EXERCISE: The answer is the data repeated in full, with no pictures included.

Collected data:
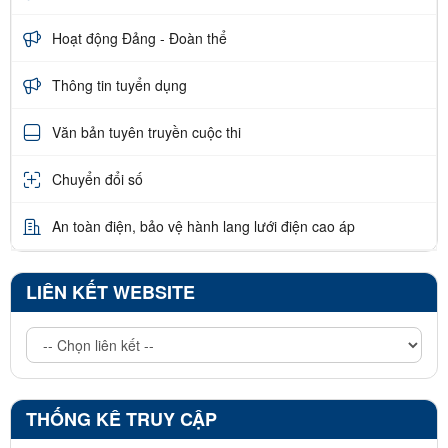
Hoạt động Đảng - Đoàn thể
Thông tin tuyển dụng
Văn bản tuyên truyền cuộc thi
Chuyển đổi số
An toàn điện, bảo vệ hành lang lưới điện cao áp
LIÊN KẾT WEBSITE
THỐNG KÊ TRUY CẬP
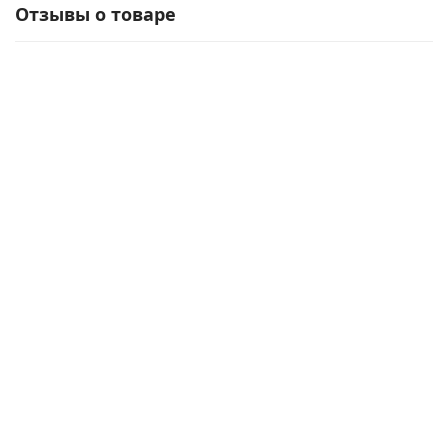
Отзывы о товаре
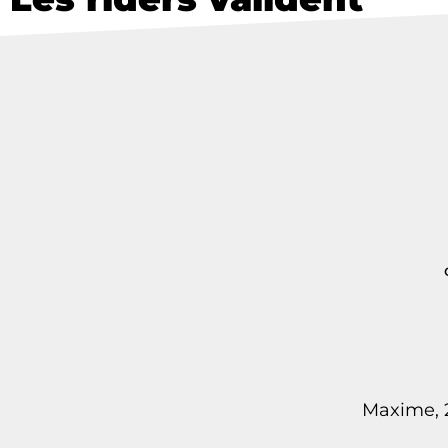
Maxime, 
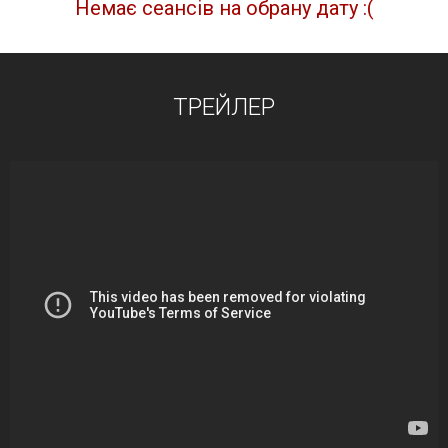
Немає сеансів на обрану дату :(
ТРЕЙЛЕР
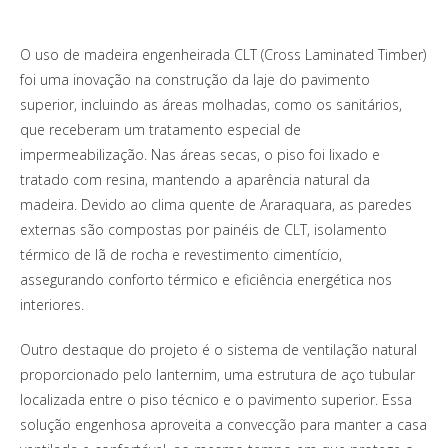
O uso de madeira engenheirada CLT (Cross Laminated Timber)
foi uma inovação na construção da laje do pavimento
superior, incluindo as áreas molhadas, como os sanitários,
que receberam um tratamento especial de
impermeabilização. Nas áreas secas, o piso foi lixado e
tratado com resina, mantendo a aparência natural da
madeira. Devido ao clima quente de Araraquara, as paredes
externas são compostas por painéis de CLT, isolamento
térmico de lã de rocha e revestimento cimentício,
assegurando conforto térmico e eficiência energética nos
interiores.
Outro destaque do projeto é o sistema de ventilação natural
proporcionado pelo lanternim, uma estrutura de aço tubular
localizada entre o piso técnico e o pavimento superior. Essa
solução engenhosa aproveita a convecção para manter a casa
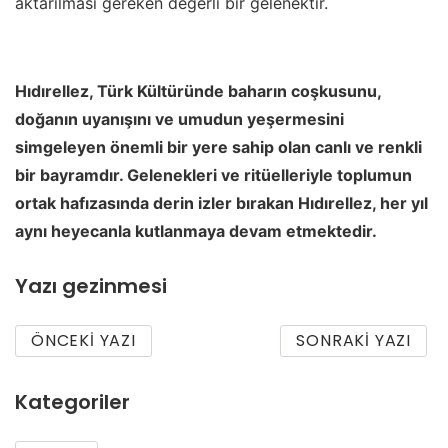
aktarılması gereken değerli bir gelenektir.
Hıdırellez, Türk Kültüründe baharın coşkusunu,
doğanın uyanışını ve umudun yeşermesini
simgeleyen önemli bir yere sahip olan canlı ve renkli
bir bayramdır. Gelenekleri ve ritüelleriyle toplumun
ortak hafızasında derin izler bırakan Hıdırellez, her yıl
aynı heyecanla kutlanmaya devam etmektedir.
Yazı gezinmesi
ÖNCEKI YAZI
SONRAKI YAZI
Kategoriler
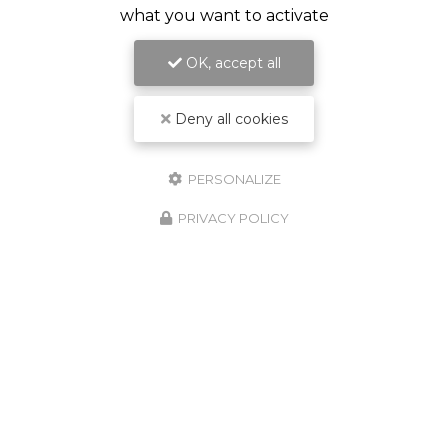
what you want to activate
OK, accept all
Deny all cookies
PERSONALIZE
PRIVACY POLICY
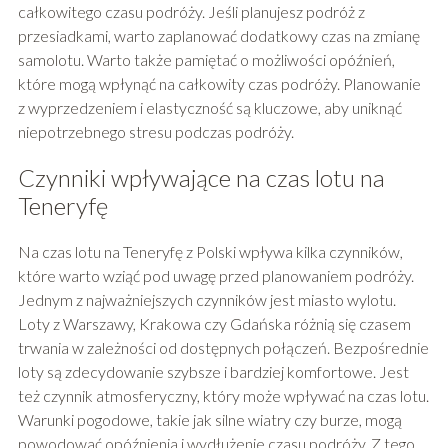
całkowitego czasu podróży. Jeśli planujesz podróż z
przesiadkami, warto zaplanować dodatkowy czas na zmianę
samolotu. Warto także pamiętać o możliwości opóźnień,
które mogą wpłynąć na całkowity czas podróży. Planowanie
z wyprzedzeniem i elastyczność są kluczowe, aby uniknąć
niepotrzebnego stresu podczas podróży.
Czynniki wpływające na czas lotu na
Teneryfę
Na czas lotu na Teneryfę z Polski wpływa kilka czynników,
które warto wziąć pod uwagę przed planowaniem podróży.
Jednym z najważniejszych czynników jest miasto wylotu.
Loty z Warszawy, Krakowa czy Gdańska różnią się czasem
trwania w zależności od dostępnych połączeń. Bezpośrednie
loty są zdecydowanie szybsze i bardziej komfortowe. Jest
też czynnik atmosferyczny, który może wpływać na czas lotu.
Warunki pogodowe, takie jak silne wiatry czy burze, mogą
powodować opóźnienia i wydłużenie czasu podróży. Z tego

TASK RESULT:
Hoạt động Đảng - Đoàn thể
Thông tin tuyển dụng
Văn bản tuyên truyền cuộc thi
Chuyển đổi số
An toàn điện, bảo vệ hành lang lưới điện cao áp
LIÊN KẾT WEBSITE
THỐNG KÊ TRUY CẬP
Отзывы о товаре
Maxime, 
Немає сеансів на обрану дату :(
ТРЕЙЛЕР
O uso de madeira engenheirada CLT (Cross Laminated Timber)
foi uma inovação na construção da laje do pavimento
superior, incluindo as áreas molhadas, como os sanitários,
que receberam um tratamento especial de
impermeabilização. Nas áreas secas, o piso foi lixado e
tratado com resina, mantendo a aparência natural da
madeira. Devido ao clima quente de Araraquara, as paredes
externas são compostas por painéis de CLT, isolamento
térmico de lã de rocha e revestimento cimentício,
assegurando conforto térmico e eficiência energética nos
interiores.
Outro destaque do projeto é o sistema de ventilação natural
proporcionado pelo lanternim, uma estrutura de aço tubular
localizada entre o piso técnico e o pavimento superior. Essa
solução engenhosa aproveita a convecção para manter a casa
aktarılması gereken değerli bir gelenektir.
Hıdırellez, Türk Kültüründe baharın coşkusunu,
doğanın uyanışını ve umudun yeşermesini
simgeleyen önemli bir yere sahip olan canlı ve renkli
bir bayramdır. Gelenekleri ve ritüelleriyle toplumun
ortak hafızasında derin izler bırakan Hıdırellez, her yıl
aynı heyecanla kutlanmaya devam etmektedir.
Yazı gezinmesi
ÖNCEKI YAZI
SONRAKI YAZI
Kategoriler
what you want to activate
OK, accept all
Deny all cookies
PERSONALIZE
PRIVACY POLICY
całkowitego czasu podróży. Jeśli planujesz podróż z
przesiadkami, warto zaplanować dodatkowy czas na zmianę
samolotu. Warto także pamiętać o możliwości opóźnień,
które mogą wpłynąć na całkowity czas podróży. Planowanie
z wyprzedzeniem i elastyczność są kluczowe, aby uniknąć
niepotrzebnego stresu podczas podróży.
Czynniki wpływające na czas lotu na
Teneryfę
Na czas lotu na Teneryfę z Polski wpływa kilka czynników,
które warto wziąć pod uwagę przed planowaniem podróży.
Jednym z najważniejszych czynników jest miasto wylotu.
Loty z Warszawy, Krakowa czy Gdańska różnią się czasem
trwania w zależności od dostępnych połączeń. Bezpośrednie
loty są zdecydowanie szybsze i bardziej komfortowe. Jest
też czynnik atmosferyczny, który może wpływać na czas lotu.
Warunki pogodowe, takie jak silne wiatry czy burze, mogą
powodować opóźnienia i wydłużenie czasu podróży. Z tego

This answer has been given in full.